LE “STAZIONI DI POLIZIA” CINESI SPACCIATE PER ASSOCIAZIONI
Ufficialmente sarebbero centri di promozione culturale e di assistenza ai cittadini cinesi residenti all’estero, ma nella realtà si tratta di “Stazioni di Polizia d’Oltremare” per un totale stimato di 50 sedi sparse in tutta Europa, nate senza clamore e senza chiedere il permesso agli stati interessati.
I riflettori si sono accesi per un caso particolare che riguarda Wang Jingyu, critico delle autorità cinesi sui social media in Cina e accolto con asilo politico in Olanda. Il rifugiato politico ha raccontato di essere stato contattato dalla “stazione” di Rotterdam non appena arrivato: “Mi hanno chiesto di tornare in Cina per risolvere i miei problemi.
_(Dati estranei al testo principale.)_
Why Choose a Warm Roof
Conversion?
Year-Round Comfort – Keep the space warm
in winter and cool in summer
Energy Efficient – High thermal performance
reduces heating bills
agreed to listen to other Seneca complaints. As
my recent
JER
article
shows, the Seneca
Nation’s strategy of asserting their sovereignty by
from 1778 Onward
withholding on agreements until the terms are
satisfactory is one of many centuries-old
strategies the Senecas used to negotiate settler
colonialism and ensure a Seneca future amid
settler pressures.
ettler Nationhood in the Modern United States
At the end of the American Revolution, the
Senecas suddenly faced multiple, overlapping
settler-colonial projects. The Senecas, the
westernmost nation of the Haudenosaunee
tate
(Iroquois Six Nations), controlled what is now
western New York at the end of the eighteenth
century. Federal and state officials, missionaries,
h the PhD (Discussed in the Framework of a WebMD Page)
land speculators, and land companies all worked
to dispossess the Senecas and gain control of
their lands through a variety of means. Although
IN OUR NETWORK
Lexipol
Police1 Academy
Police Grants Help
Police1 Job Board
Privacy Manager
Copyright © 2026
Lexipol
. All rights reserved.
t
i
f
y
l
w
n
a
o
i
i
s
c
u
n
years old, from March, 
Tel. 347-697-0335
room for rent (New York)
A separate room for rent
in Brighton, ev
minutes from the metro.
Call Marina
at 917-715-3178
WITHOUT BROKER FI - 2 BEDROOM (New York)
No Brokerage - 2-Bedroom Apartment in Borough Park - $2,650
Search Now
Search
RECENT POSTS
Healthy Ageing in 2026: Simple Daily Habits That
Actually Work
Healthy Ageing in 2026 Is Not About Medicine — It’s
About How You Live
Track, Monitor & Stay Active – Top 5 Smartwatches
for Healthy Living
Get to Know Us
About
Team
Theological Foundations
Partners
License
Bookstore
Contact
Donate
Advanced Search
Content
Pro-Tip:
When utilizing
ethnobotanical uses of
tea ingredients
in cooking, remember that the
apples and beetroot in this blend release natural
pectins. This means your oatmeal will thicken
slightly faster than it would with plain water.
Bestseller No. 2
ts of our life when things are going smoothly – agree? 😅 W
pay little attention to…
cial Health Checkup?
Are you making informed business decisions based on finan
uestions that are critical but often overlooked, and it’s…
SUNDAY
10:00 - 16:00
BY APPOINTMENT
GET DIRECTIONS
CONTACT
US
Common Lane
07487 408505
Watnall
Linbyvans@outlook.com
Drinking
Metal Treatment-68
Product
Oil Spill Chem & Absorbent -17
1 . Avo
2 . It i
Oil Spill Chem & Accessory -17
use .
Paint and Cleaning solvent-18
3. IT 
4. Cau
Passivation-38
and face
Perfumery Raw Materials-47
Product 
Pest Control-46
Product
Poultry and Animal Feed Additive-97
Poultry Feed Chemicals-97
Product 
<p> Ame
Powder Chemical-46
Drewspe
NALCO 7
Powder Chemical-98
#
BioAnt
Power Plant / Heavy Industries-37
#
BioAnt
Mi hanno anche detto di pensare ai miei genitori”.
Fonti olandesi riportano che la “Fuzhou provincial force” sia situata in un normale complesso condominiale e che debba la sua origine ad un membro ufficiale delle forze armate della Repubblica Popolare Cinese.Un’attività che il portavoce del ministro degli Esteri olandese ha definito “Illegale”, nonostante in una nota fatta pervenire per mail, l’ambasciata cinese in Olanda si sia dichiarata non essere al corrente dell’esistenza di tali “stazioni”.
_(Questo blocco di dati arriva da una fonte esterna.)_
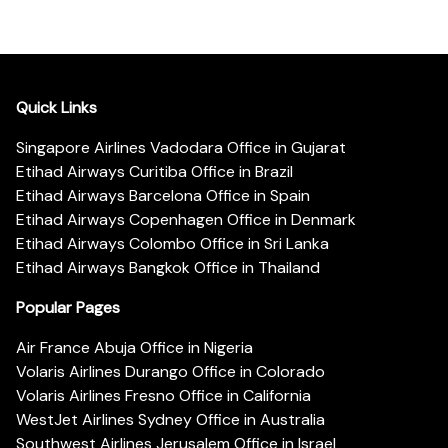
Quick Links
Singapore Airlines Vadodara Office in Gujarat
Etihad Airways Curitiba Office in Brazil
Etihad Airways Barcelona Office in Spain
Etihad Airways Copenhagen Office in Denmark
Etihad Airways Colombo Office in Sri Lanka
Etihad Airways Bangkok Office in Thailand
Popular Pages
Air France Abuja Office in Nigeria
Volaris Airlines Durango Office in Colorado
Volaris Airlines Fresno Office in California
WestJet Airlines Sydney Office in Australia
Southwest Airlines Jerusalem Office in Israel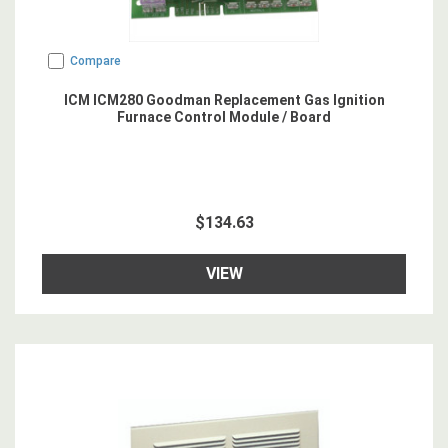
Compare
ICM ICM280 Goodman Replacement Gas Ignition
Furnace Control Module / Board
$134.63
VIEW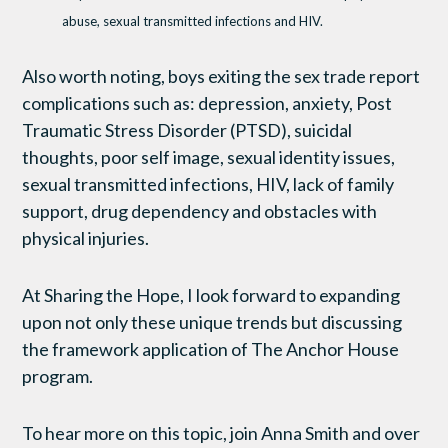
abuse, sexual transmitted infections and HIV.
Also worth noting, boys exiting the sex trade report
complications such as: depression, anxiety, Post
Traumatic Stress Disorder (PTSD), suicidal
thoughts, poor self image, sexual identity issues,
sexual transmitted infections, HIV, lack of family
support, drug dependency and obstacles with
physical injuries.
At Sharing the Hope, I look forward to expanding
upon not only these unique trends but discussing
the framework application of The Anchor House
program.
To hear more on this topic, join Anna Smith and over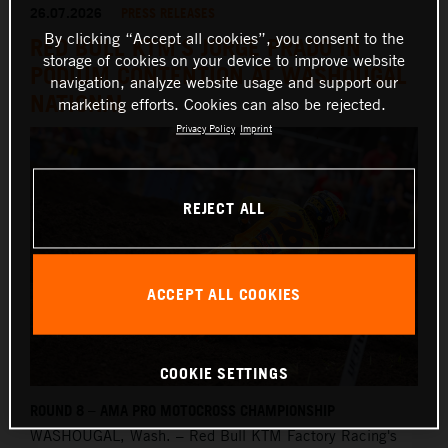
26.07.2026
PRESS RELEASES
By clicking “Accept all cookies”, you consent to the
RED BULL KTM'S JORGE PRADO IN
storage of cookies on your device to improve website
PODIUM CONTENTION AT WASHOUGAL
navigation, analyze website usage and support our
NATIONAL
marketing efforts. Cookies can also be rejected.
Privacy Policy
Imprint
REJECT ALL
ACCEPT ALL COOKIES
COOKIE SETTINGS
ROUND 8 – AMA PRO MOTOCROSS CHAMPIONSHIP
WASHOUGAL,
Wash. – Red Bull KTM Factory Racing's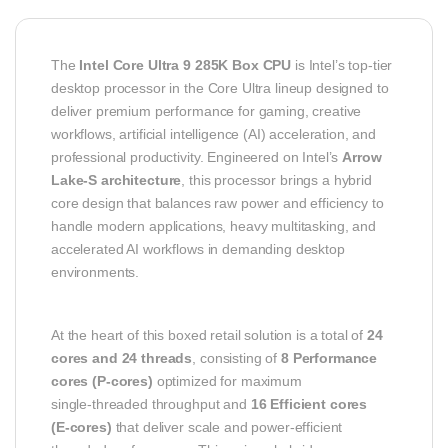
The
Intel Core Ultra 9 285K Box CPU
is Intel’s top‑tier
desktop processor in the Core Ultra lineup designed to
deliver premium performance for gaming, creative
workflows, artificial intelligence (AI) acceleration, and
professional productivity. Engineered on Intel’s
Arrow
Lake‑S architecture
, this processor brings a hybrid
core design that balances raw power and efficiency to
handle modern applications, heavy multitasking, and
accelerated AI workflows in demanding desktop
environments.
At the heart of this boxed retail solution is a total of
24
cores and 24 threads
, consisting of
8 Performance
cores (P‑cores)
optimized for maximum
single‑threaded throughput and
16 Efficient cores
(E‑cores)
that deliver scale and power‑efficient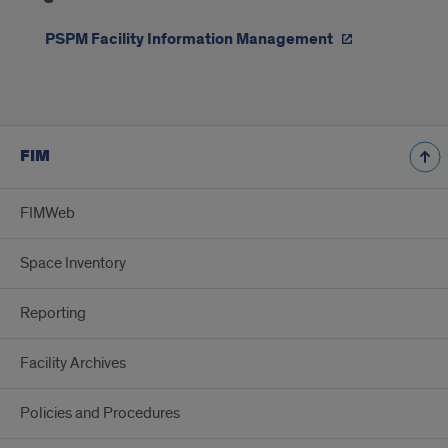
Information
Management
PSPM Facility Information Management
Org
Chart
FIM
FIMWeb
Space Inventory
Reporting
Facility Archives
Policies and Procedures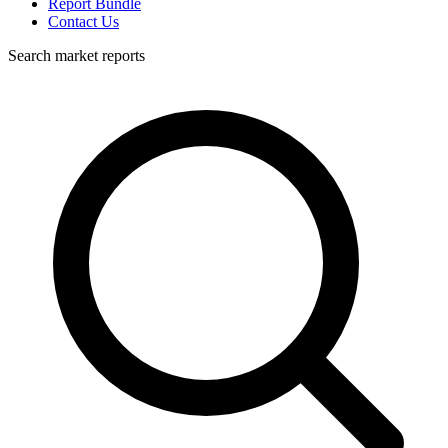
Report Bundle
Contact Us
Search market reports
Sarebbe quindi chiaro che l’obiettivo reale di queste “Stazioni di Polizia d’Oltremare” sia quello di persuadere i dissidenti cinesi a rientrare nella Repubblica Popolare Cinese, anche con minacce che, nel caso in questione, non sono tardate ad arrivare tramite WeChat, una specie di versione cinese di “whatsapp”.
Di queste associazioni si ha notizia anche sul territorio nazionale italiano, in particolare nella città di Prato e verosimilmente, secondo il parere della deputato Erica Mazzetti (FI) in altre tre città italiane come Milano, Firenze e Roma. Ufficialmente, la “Stazione” di Prato opererebbe per formalità burocratiche, in particolare per il rinnovo della patente dei residenti cinesi il cui iter richiede ad oggi un costoso rientro in Cina. Una questione tuttavia preoccupante che ha portato alla presentazione di un’interrogazione in Senato a firma della senatrice della Lega Mara Bizzotto, la quale ha chiesto al ministro dell’Interno “che si faccia piena luce sul caso della stazione di polizia cinese a Prato nota come “Fuzhou Police Overseas Service Station”, che risulta essere un vero e proprio corpo di agenti in servizio per Pechino ma nascosto dietro un’associazione culturale di facciata”.
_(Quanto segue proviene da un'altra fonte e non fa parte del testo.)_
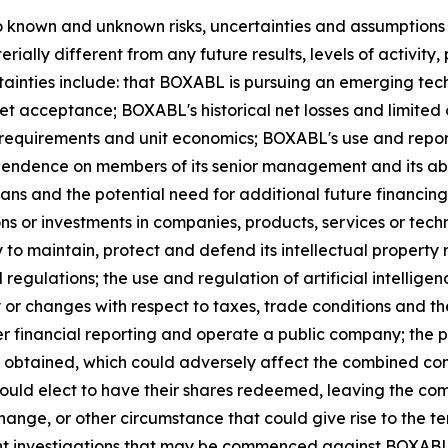
 known and unknown risks, uncertainties and assumptions t
rially different from any future results, levels of activi
tainties include: that BOXABL is pursuing an emerging tech
 acceptance; BOXABL's historical net losses and limited 
 requirements and unit economics; BOXABL's use and report
dence on members of its senior management and its abilit
lans and the potential need for additional future financi
ons or investments in companies, products, services or tec
 to maintain, protect and defend its intellectual property r
 regulations; the use and regulation of artificial intelli
ty or changes with respect to taxes, trade conditions an
er financial reporting and operate a public company; the p
t obtained, which could adversely affect the combined co
 could elect to have their shares redeemed, leaving the co
 change, or other circumstance that could give rise to the 
 investigations that may be commenced against BOXABL or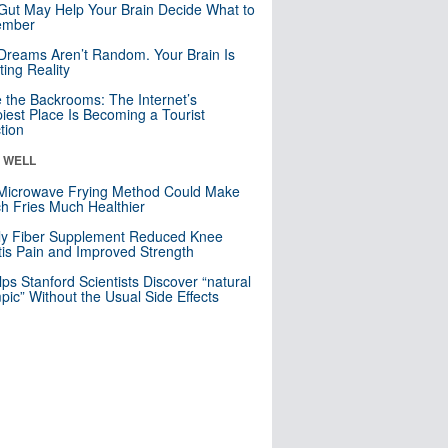
Gut May Help Your Brain Decide What to
mber
Dreams Aren’t Random. Your Brain Is
ting Reality
e the Backrooms: The Internet’s
iest Place Is Becoming a Tourist
ction
& WELL
Microwave Frying Method Could Make
h Fries Much Healthier
ly Fiber Supplement Reduced Knee
itis Pain and Improved Strength
lps Stanford Scientists Discover “natural
ic” Without the Usual Side Effects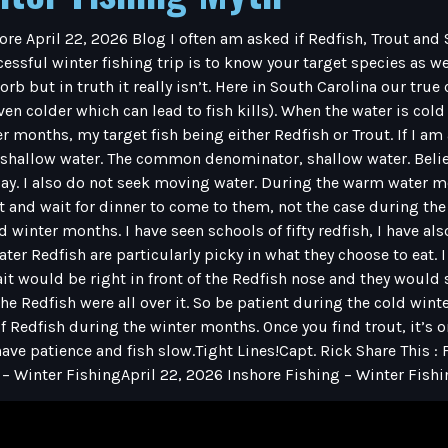
ore April 22, 2026 Blog I often am asked if Redfish, Trout an
essful winter fishing trip is to know your target species as we
sorb but in truth it really isn’t. Here in South Carolina our tr
n colder which can lead to fish kills). When the water is cold
er months, my target fish being either Redfish or Trout. If I am
n shallow water. The common denominator, shallow water. Believ
ay. I also do not seek moving water. During the warm water m
ht and wait for dinner to come to them, not the case during th
 winter months. I have seen schools of fifty redfish, I have a
ater Redfish are particularly picky in what they choose to eat.
ait would be right in front of the Redfish nose and they would s
the Redfish were all over it. So be patient during the cold wi
f Redfish during the winter months. Once you find trout, it’s o
ave patience and fish slow.Tight Lines!Capt. Rick Share This :
 – Winter FishingApril 22, 2026 Inshore Fishing – Winter Fish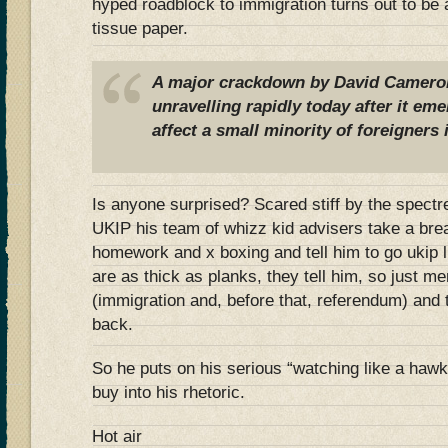
hyped roadblock to immigration turns out to be a
tissue paper.
A major crackdown by David Camero
unravelling rapidly today after it eme
affect a small minority of foreigners 
Is anyone surprised? Scared stiff by the spectre 
UKIP his team of whizz kid advisers take a bre
homework and x boxing and tell him to go ukip 
are as thick as planks, they tell him, so just m
(immigration and, before that, referendum) and t
back.
So he puts on his serious “watching like a hawk
buy into his rhetoric.
Hot air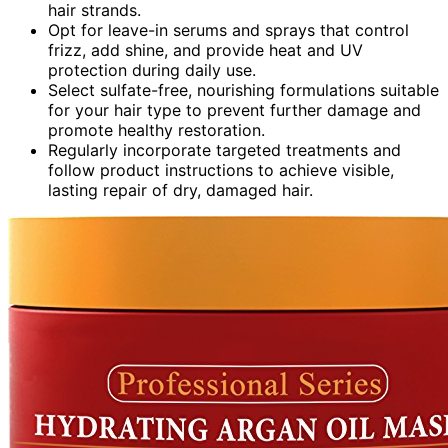
hair strands.
Opt for leave-in serums and sprays that control
frizz, add shine, and provide heat and UV
protection during daily use.
Select sulfate-free, nourishing formulations suitable
for your hair type to prevent further damage and
promote healthy restoration.
Regularly incorporate targeted treatments and
follow product instructions to achieve visible,
lasting repair of dry, damaged hair.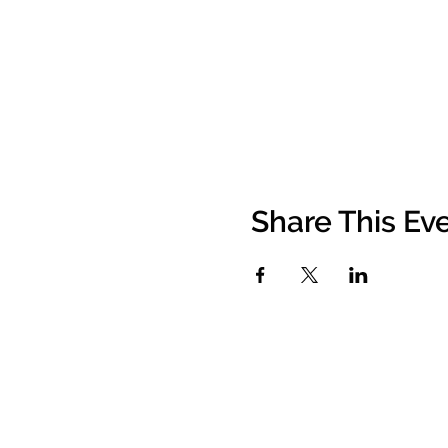
Share This Ev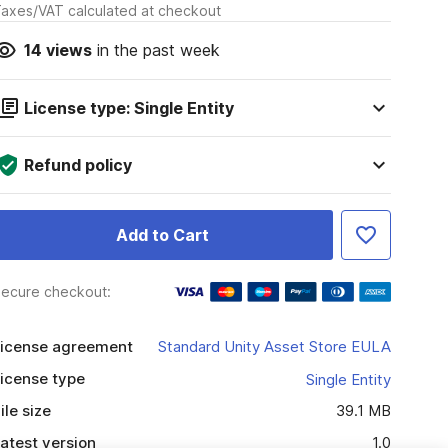
axes/VAT calculated at checkout
14
views
in the past week
License type: Single Entity
Refund policy
Add to Cart
ecure checkout:
icense agreement
Standard Unity Asset Store EULA
icense type
Single Entity
ile size
39.1 MB
atest version
1.0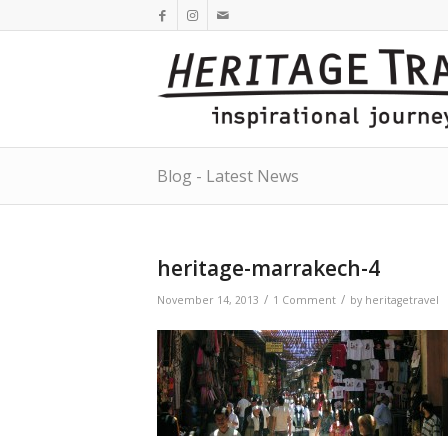
Blog - Latest News
heritage-marrakech-4
/
/
November 14, 2013
1 Comment
by
heritagetravel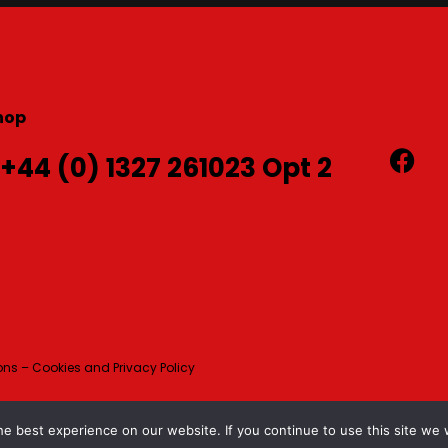
hop
 +44 (0) 1327 261023 Opt 2
ns – Cookies and Privacy Policy
e best experience on our website. If you continue to use this site we w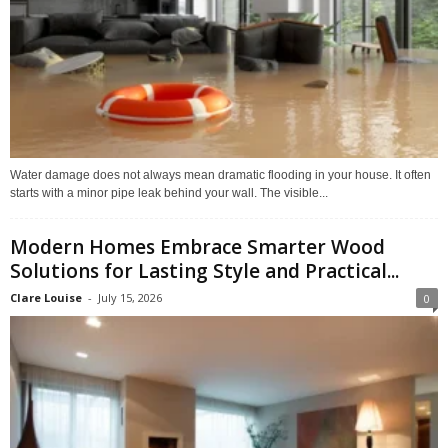
Water damage does not always mean dramatic flooding in your house. It often
starts with a minor pipe leak behind your wall. The visible...
Modern Homes Embrace Smarter Wood
Solutions for Lasting Style and Practical...
Clare Louise
-
July 15, 2026
0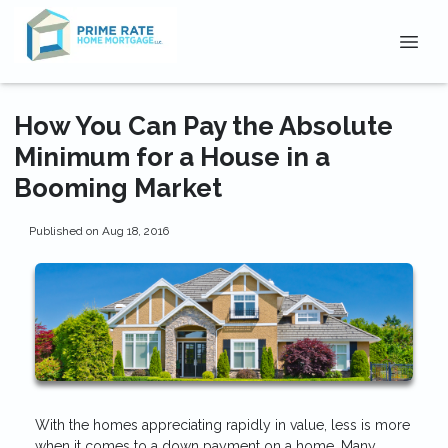
How You Can Pay the Absolute
Minimum for a House in a
Booming Market
Published on Aug 18, 2016
With the homes appreciating rapidly in value, less is more
when it comes to a down payment on a home. Many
In realtà lo strano rapporto dell’Italia con la polizia cinese è oramai piuttosto datato e rodato con i pattugliamenti “congiunti” iniziati nel 2015 nelle città di Roma, Milano Torino e Padova. Pattugliamento reciproco, che vede la presenza di poliziotti cinesi al fianco delle Forze dell’Ordine italiane nel battere il territorio delle nostre città e che, di tanto in tanto, vede le nostre Forze svolgere pattugliamenti in territorio cinese. Una procedura che se per il ministero dell’interno di allora avrebbe aumentato la cooperazione tra due forze di polizia, in realtà consente l’attività diretta di agenti stranieri sul nostro territorio, con annessi rischi di raccolte dati e di attività di intelligence sul campo.
L’allarme in tutta Europa è dunque alto come alto è il rischio di gravi interferenze di una dittatura straniera nel lavoro delle Forze di polizia europee. Vi è quindi da sperare che il nuovo Governo agisca in sede comunitaria ed intervenga per arginare questo pericolo che già in Olanda vede perseguitato un rifugiato politico, così da prevenire un’attività vergognosa che minaccia i diritti fondamentali sui quali si basa la società europea: la libertà di opinione e la libertà politica.